O governador disse ainda que não iria destinar um montante para um poder e outro montante para outro poder como determina a ALPB. “Não é assim, colocar tanto pra cada órgão, se não nós não teríamos um regime presidencialista, teríamos um regime parlamentarista”, disse.
Conforme o governador, a defensoria tem recursos assegurados e inclusive, ganhou autonomia no atual governo do PSB.

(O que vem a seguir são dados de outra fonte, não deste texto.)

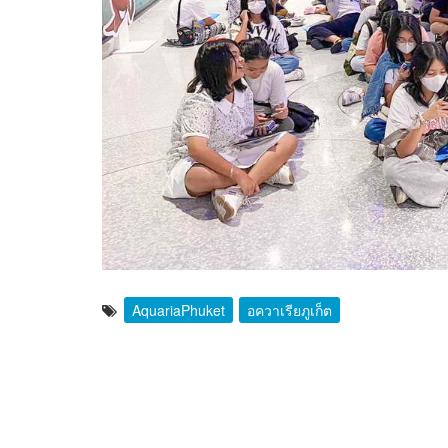
AquariaPhuket
อควาเรียภูเก็ต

“Esses recursos destinados à defensoria tem o mesmo tratamento dos demais poderes, com o reajuste de 6,7% e qualquer coisa fora dessa realidade tem que ser tratado com o executivo e não com o legislativo”, falou.
Pregando bom senso, o governador ainda fez um apelo aos parlamentares e um pedido de reflexão.
“Eu proporia que agente desarmasse os espíritos, pois depois de três anos já deu pra perceber e entender a realidade da Paraíba, é preciso ter bom senso já que eu não tenho apenas a reivindicação dos defensores públicos, tenho também novecentas outras reivindicações para tentar atender com o nosso pobre orçamento”, apelou.
O governador assegurou ainda que entendia e reconhecia a reivindicação dos defensores, no entanto não tinha como dar conta de todas as demandas do Estado com a atual receita.
“Reconheço a reivindicação da defensoria, mas nosso pobre orçamento, que tem 11 % divida publica, 60% pra pessoal, precatórios que vão pra R$ 130 milhões e uma serie de coisas, eu não posso achar que esse orçamento vai da conta de tudo isso, então esse é um debate inglório e que não leva a campo nenhum, então, se eles tiverem um pouco de maturidade, a gente avança”, concluiu.